Longley also wrote that selectmen admitted that the town manager issued a directive to the board to have no contact with firefighters or the fire department previous to the meeting on Wednesday. He also said one selectman, who didn’t want to be named, told Longley he had been “chewed out” for making contact with the fire department after the walkout.

“The prematurely released policy allows for an individual to lodge a complaint directly to the town manager or an authority above their immediate supervisor. So why then did the envelope (containing written concerns from firefighters hand delivered to the town manager and then handed to the select board at a later date, who in turn denied the attempt) disappear?” Longley wrote.

Longley said that in his view, the authority of the fire chief had been compromised and wrote that he thought the situation would lead to a vote of no confidence against the town.

“This breach will lead to a vote of no confidence to one or all the parties involved. The firefighters have voiced their opinions and backed it with action. The firefighters stand with and behind the chief,” Longley wrote.

Longley said in an interview Thursday that the only way to reconcile and reinstate the force would be to allow firefighters to mount complaints through the Select Board, out of the reach of the town manager and the human resources manager. In his letter, Longley reiterated that stance, adding that the chief needed the space to be able to do his job.

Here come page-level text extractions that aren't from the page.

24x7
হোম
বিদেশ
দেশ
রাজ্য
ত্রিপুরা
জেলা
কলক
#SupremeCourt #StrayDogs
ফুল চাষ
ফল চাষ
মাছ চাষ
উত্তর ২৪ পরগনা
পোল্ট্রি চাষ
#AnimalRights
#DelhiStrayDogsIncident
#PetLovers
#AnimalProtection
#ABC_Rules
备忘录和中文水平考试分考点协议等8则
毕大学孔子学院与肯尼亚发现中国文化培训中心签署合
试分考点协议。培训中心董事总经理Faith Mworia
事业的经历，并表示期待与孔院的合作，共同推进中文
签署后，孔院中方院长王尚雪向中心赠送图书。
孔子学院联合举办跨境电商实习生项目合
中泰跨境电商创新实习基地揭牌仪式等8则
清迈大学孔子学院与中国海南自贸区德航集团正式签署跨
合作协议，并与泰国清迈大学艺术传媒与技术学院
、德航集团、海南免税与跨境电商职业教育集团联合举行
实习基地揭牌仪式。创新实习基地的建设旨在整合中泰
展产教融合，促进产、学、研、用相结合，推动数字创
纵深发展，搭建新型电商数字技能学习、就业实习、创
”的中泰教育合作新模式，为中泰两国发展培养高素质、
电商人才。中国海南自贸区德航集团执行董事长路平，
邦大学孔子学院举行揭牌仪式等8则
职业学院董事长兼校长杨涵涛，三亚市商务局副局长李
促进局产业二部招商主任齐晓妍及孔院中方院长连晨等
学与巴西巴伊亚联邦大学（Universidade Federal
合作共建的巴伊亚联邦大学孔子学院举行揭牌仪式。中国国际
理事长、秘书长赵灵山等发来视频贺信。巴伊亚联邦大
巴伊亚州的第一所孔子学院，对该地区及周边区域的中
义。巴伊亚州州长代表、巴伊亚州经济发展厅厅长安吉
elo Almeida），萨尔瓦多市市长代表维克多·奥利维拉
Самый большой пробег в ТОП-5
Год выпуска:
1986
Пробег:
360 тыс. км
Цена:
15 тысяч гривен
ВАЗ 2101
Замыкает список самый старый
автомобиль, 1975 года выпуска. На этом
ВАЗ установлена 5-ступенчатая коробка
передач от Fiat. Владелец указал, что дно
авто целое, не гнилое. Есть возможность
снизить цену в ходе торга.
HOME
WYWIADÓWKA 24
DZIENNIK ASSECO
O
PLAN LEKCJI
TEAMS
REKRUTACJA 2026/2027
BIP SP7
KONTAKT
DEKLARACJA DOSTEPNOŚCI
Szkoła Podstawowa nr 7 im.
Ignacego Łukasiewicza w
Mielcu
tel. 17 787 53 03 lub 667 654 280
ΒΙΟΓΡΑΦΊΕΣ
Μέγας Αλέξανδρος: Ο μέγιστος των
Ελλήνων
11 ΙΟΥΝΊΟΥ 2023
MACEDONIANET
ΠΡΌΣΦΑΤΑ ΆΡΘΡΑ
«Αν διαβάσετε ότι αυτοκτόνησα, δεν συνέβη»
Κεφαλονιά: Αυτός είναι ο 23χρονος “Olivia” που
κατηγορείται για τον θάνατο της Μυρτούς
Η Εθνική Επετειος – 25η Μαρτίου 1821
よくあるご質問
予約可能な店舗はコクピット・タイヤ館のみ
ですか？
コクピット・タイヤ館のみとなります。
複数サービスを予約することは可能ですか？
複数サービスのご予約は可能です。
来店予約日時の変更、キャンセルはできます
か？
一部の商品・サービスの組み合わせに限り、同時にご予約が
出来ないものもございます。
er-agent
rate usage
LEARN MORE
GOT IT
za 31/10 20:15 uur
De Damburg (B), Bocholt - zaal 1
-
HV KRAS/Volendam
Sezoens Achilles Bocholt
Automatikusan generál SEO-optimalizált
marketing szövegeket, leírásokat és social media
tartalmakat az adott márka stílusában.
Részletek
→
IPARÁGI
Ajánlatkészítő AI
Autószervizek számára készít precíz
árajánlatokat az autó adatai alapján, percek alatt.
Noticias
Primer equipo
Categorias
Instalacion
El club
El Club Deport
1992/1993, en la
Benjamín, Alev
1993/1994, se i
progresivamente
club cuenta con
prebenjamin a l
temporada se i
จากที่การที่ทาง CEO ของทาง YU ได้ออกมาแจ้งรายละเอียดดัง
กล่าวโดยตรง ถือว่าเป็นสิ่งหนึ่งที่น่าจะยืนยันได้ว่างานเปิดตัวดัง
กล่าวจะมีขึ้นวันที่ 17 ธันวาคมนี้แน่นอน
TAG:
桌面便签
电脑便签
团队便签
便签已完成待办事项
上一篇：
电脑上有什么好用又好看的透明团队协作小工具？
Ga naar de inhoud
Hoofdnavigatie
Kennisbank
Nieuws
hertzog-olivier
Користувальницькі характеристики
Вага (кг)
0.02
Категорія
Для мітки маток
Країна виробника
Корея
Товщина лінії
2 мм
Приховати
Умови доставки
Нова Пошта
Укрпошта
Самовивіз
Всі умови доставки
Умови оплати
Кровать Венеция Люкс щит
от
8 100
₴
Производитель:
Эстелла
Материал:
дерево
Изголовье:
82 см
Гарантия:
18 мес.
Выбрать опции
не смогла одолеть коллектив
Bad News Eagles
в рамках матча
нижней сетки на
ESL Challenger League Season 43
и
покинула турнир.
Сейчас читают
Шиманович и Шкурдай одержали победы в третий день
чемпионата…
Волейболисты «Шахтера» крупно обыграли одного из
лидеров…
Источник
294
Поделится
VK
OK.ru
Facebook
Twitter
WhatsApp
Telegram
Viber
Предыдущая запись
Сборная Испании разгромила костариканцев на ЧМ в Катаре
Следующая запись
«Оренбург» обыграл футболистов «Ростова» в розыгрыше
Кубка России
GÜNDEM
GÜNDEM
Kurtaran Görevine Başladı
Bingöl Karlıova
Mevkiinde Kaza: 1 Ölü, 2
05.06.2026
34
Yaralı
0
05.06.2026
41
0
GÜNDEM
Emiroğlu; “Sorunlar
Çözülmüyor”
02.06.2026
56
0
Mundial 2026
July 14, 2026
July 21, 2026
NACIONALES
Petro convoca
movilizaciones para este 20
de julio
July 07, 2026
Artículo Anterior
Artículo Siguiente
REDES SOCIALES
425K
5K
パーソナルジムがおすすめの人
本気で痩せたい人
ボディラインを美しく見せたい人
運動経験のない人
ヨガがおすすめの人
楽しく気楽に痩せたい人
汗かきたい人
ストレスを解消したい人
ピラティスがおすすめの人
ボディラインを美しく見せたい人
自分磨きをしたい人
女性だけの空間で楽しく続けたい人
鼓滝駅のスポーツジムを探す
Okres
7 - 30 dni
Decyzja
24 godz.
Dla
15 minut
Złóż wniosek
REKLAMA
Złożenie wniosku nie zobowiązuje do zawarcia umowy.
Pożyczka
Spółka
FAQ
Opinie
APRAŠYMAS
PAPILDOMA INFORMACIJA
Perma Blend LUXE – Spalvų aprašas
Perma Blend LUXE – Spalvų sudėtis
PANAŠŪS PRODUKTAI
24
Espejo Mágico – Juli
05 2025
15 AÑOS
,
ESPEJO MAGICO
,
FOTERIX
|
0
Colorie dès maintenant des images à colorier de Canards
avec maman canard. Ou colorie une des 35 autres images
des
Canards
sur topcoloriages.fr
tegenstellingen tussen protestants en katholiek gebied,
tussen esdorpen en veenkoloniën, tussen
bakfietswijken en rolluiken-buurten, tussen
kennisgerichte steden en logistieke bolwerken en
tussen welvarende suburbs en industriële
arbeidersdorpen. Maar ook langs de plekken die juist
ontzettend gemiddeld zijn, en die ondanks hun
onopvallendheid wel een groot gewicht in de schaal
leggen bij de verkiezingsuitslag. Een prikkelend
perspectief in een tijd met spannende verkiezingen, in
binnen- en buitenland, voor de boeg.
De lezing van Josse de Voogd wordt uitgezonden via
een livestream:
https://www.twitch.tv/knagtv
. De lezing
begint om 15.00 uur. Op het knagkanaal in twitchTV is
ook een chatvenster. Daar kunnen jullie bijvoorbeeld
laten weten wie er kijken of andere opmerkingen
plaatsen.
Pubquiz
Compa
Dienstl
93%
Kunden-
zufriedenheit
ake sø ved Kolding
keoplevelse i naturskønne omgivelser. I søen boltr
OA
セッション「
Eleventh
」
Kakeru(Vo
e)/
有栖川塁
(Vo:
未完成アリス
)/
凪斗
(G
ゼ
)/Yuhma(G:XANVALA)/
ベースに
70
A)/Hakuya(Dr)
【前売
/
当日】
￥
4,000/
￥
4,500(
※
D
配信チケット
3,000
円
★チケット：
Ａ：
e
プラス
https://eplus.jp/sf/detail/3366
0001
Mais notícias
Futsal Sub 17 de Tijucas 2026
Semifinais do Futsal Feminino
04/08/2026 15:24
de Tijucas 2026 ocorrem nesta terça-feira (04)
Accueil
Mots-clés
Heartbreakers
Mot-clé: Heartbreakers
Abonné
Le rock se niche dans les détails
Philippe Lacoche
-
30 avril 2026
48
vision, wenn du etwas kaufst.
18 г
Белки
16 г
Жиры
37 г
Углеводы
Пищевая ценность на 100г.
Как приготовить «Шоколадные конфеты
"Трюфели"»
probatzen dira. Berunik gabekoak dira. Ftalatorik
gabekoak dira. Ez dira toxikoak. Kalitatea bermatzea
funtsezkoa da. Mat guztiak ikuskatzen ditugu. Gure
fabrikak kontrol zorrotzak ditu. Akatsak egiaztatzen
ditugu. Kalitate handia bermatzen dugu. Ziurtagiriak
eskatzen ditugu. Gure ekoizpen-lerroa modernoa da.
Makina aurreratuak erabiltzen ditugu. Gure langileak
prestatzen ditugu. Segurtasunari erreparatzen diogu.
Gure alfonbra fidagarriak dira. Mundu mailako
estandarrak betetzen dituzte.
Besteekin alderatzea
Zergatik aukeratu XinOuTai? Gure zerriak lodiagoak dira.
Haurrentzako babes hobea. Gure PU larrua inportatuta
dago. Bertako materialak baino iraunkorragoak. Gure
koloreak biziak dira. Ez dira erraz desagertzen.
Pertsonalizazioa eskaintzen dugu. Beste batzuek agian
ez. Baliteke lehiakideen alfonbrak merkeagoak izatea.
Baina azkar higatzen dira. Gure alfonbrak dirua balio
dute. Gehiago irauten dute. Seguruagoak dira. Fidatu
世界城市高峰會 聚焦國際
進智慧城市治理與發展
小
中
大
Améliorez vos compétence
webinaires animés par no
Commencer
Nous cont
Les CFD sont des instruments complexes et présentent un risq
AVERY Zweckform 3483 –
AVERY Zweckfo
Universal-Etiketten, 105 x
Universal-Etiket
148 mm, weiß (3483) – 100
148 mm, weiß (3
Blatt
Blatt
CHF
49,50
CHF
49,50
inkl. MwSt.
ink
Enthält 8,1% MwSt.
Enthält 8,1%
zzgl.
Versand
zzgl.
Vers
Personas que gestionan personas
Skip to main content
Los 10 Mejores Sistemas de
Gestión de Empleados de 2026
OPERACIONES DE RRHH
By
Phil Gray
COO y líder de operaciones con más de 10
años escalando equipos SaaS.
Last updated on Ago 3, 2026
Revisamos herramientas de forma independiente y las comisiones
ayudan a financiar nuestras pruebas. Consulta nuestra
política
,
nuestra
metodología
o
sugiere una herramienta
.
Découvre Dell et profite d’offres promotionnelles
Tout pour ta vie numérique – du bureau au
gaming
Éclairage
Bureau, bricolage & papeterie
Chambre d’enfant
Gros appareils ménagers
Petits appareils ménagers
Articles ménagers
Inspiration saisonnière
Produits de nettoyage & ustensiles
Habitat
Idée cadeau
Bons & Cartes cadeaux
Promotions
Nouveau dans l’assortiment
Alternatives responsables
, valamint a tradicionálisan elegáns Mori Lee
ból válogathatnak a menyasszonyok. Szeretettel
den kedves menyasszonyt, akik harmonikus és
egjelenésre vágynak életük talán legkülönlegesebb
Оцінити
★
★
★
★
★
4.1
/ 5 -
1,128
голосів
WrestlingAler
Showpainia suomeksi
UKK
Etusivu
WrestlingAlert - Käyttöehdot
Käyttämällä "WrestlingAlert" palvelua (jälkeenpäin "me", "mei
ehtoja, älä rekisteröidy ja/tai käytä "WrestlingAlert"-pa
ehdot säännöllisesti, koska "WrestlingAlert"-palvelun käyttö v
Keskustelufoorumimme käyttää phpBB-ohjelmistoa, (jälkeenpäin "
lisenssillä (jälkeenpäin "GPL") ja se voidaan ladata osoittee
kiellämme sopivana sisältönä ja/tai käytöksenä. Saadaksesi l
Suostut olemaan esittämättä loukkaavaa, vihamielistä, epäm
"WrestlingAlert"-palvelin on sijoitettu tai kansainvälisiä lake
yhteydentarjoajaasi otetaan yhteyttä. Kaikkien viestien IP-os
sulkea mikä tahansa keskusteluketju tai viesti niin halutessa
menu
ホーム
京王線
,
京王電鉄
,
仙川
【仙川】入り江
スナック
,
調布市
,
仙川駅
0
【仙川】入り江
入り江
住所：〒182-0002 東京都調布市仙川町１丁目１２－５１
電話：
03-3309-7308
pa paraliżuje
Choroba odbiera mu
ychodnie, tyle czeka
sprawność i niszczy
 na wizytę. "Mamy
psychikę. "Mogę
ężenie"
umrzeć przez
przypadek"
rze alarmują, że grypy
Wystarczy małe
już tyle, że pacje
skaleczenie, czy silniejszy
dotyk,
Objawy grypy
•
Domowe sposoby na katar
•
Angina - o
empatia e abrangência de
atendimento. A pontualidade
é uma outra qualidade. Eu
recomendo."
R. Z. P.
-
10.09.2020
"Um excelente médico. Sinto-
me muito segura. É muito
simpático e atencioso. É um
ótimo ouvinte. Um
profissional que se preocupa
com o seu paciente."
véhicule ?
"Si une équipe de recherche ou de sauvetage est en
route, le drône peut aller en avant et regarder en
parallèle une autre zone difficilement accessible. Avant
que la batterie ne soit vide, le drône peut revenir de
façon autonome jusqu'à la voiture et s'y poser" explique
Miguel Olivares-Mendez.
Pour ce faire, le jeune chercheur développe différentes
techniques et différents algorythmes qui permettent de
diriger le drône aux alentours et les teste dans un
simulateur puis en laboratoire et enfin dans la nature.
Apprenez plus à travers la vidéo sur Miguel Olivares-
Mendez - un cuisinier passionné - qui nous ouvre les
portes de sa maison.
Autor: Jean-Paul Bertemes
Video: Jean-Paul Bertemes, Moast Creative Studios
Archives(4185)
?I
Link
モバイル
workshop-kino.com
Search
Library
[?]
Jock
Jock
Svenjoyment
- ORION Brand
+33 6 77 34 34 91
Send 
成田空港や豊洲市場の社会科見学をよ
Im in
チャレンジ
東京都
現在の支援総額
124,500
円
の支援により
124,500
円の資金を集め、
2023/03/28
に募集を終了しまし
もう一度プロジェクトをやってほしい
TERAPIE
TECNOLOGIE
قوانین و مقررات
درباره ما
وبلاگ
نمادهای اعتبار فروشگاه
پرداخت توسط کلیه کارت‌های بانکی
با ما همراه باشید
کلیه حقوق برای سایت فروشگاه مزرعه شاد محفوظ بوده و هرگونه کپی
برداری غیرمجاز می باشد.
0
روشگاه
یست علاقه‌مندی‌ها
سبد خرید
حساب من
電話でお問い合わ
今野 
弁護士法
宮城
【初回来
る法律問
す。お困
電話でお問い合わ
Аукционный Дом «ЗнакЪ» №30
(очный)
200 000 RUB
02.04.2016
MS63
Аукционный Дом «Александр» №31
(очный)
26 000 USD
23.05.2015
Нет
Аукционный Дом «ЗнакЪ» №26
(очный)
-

“What would be an ideal solution? Let the chief do his job; I would rather face the consequences of doing what is right versus the consequences of accepting what we know to be wrong, and risk accepting the liability and safety to all for those actions. Integrity is everything,” wrote Longley.

As for the firefighters who stepped down this week, Blaquiere said Thursday that he did not accept their resignations.

“I’m not accepting their resignations,” he said. “We have a full staff here, and if the bell goes off, we will respond.”

The entire Paris Fire Department will meet behind closed doors with selectmen, Noyes and Andrews at 6 p.m. Monday at the Town Office on Church Street. Longley said the meeting is mandatory for all members of the fire department, including the ones who resigned. The selectmen are Chairman Rusty Brackett, Vice Chairman Christopher Summers, Peter Kilgore, Carlton Sprague and Scott McElravy.

The Paris Fire Department moved from a paid, per diem department to a volunteer force after voting at the June 17, 2017, town meeting to cut the fire department budget by $145,629. They have a roster of about 30 volunteers.

Longley, chief at the time of the transition, said he was tasked with restructuring the fire department, and Blaquiere, deputy chief at the time, was “very much responsible for accomplishing this task handed to us by the citizens,” according to an email Longley sent on Saturday.

“Since that vote, the Paris Fire Department has rebuilt the call force, taken on new members and trained them to the standards outlined in NFPA 1001, standards for a professional fire fighter. Collectively, they have responded to numerous emergencies and have received nothing but praise,” Longley wrote.